* _Work required_
Down to the last line, restate the records below word for word, dropping every image.

* _Input records_
____

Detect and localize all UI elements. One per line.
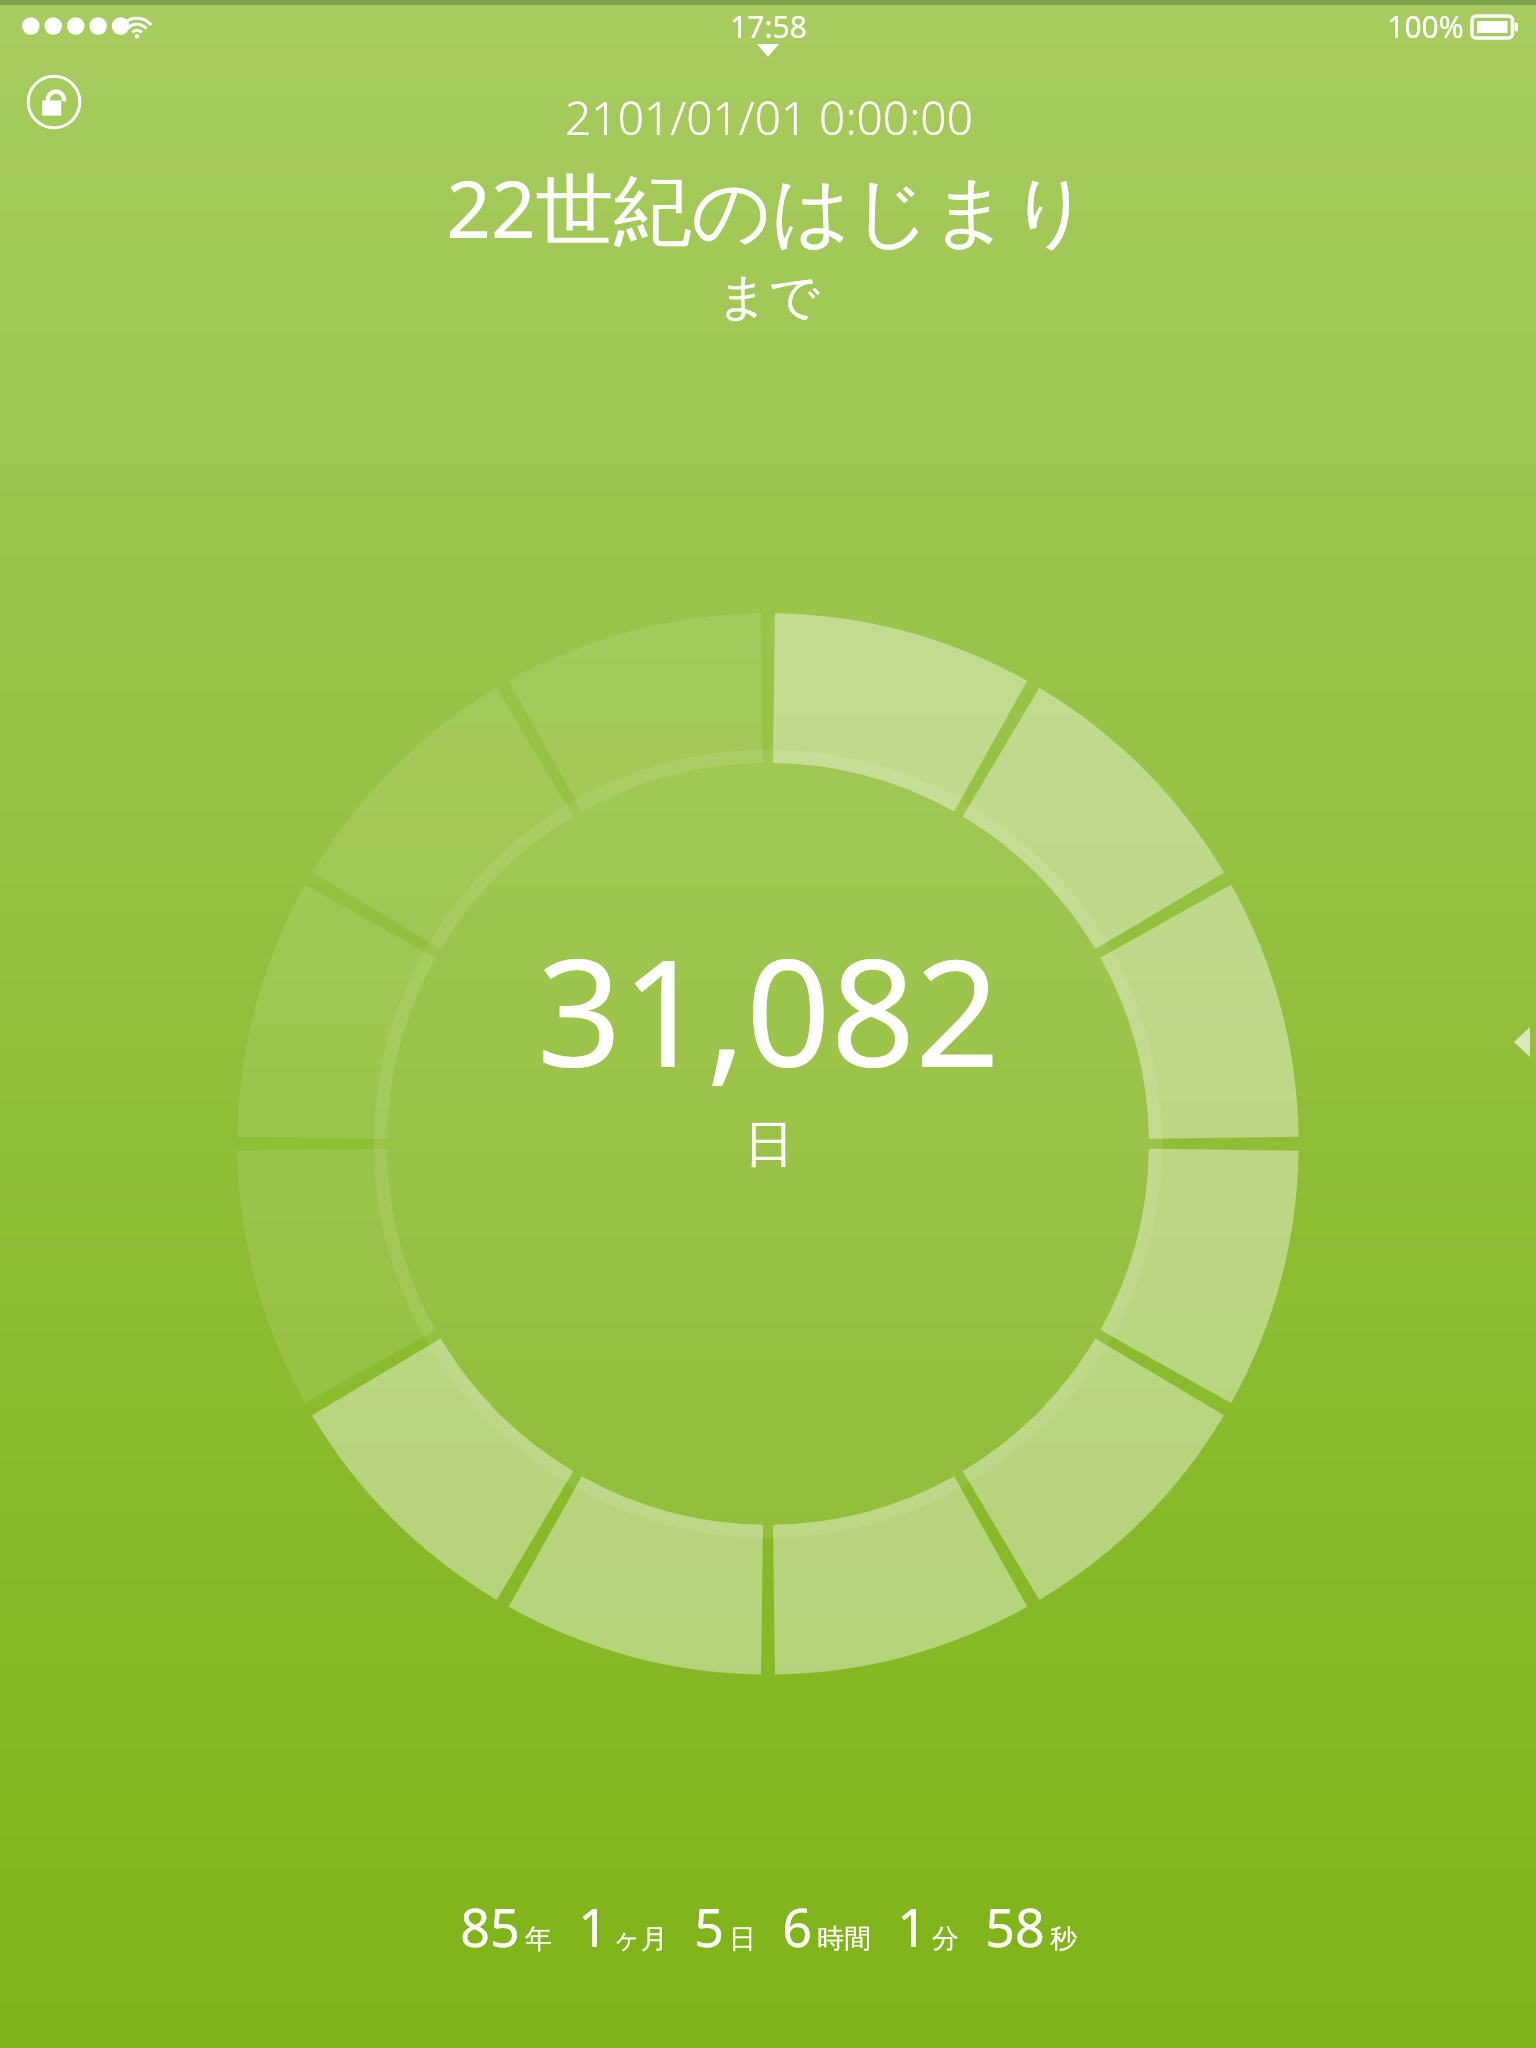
staticText: 22世紀のはじまり bbox=[446, 155, 1091, 262]
staticText: 日 bbox=[744, 1113, 794, 1176]
staticText: 17:58 bbox=[730, 6, 807, 47]
staticText: ヶ月 bbox=[613, 1922, 668, 1956]
button[interactable]: Next bbox=[1508, 1020, 1536, 1064]
staticText: 年 bbox=[525, 1922, 552, 1956]
staticText: 2101/01/01 0:00:00 bbox=[565, 86, 973, 149]
staticText: 1 bbox=[578, 1891, 608, 1962]
staticText: まで bbox=[717, 266, 820, 329]
staticText: 日 bbox=[729, 1922, 756, 1956]
staticText: 31,082 bbox=[537, 909, 1000, 1111]
staticText: 分 bbox=[932, 1922, 959, 1956]
staticText: 5 bbox=[694, 1891, 724, 1962]
staticText: 1 bbox=[897, 1891, 927, 1962]
staticText: 85 bbox=[460, 1891, 520, 1962]
staticText: 時間 bbox=[817, 1922, 871, 1956]
button[interactable]: Unlock bbox=[22, 70, 86, 134]
staticText: 58 bbox=[985, 1891, 1045, 1962]
staticText: 秒 bbox=[1050, 1922, 1077, 1956]
staticText: 6 bbox=[782, 1891, 812, 1962]
staticText: 100% bbox=[1387, 6, 1464, 47]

____

* _Task solution_
Detect and localize all UI elements. One per line.
staticText: 22世紀のはじまり bbox=[446, 155, 1091, 262]
staticText: 日 bbox=[744, 1113, 794, 1176]
staticText: 17:58 bbox=[730, 6, 807, 47]
staticText: ヶ月 bbox=[613, 1922, 668, 1956]
button[interactable]: Next bbox=[1508, 1020, 1536, 1064]
staticText: 年 bbox=[525, 1922, 552, 1956]
staticText: 2101/01/01 0:00:00 bbox=[565, 86, 973, 149]
staticText: 1 bbox=[578, 1891, 608, 1962]
staticText: まで bbox=[717, 266, 820, 329]
staticText: 日 bbox=[729, 1922, 756, 1956]
staticText: 31,082 bbox=[537, 909, 1000, 1111]
staticText: 分 bbox=[932, 1922, 959, 1956]
staticText: 5 bbox=[694, 1891, 724, 1962]
staticText: 1 bbox=[897, 1891, 927, 1962]
staticText: 85 bbox=[460, 1891, 520, 1962]
staticText: 時間 bbox=[817, 1922, 871, 1956]
button[interactable]: Unlock bbox=[22, 70, 86, 134]
staticText: 58 bbox=[985, 1891, 1045, 1962]
staticText: 秒 bbox=[1050, 1922, 1077, 1956]
staticText: 6 bbox=[782, 1891, 812, 1962]
staticText: 100% bbox=[1387, 6, 1464, 47]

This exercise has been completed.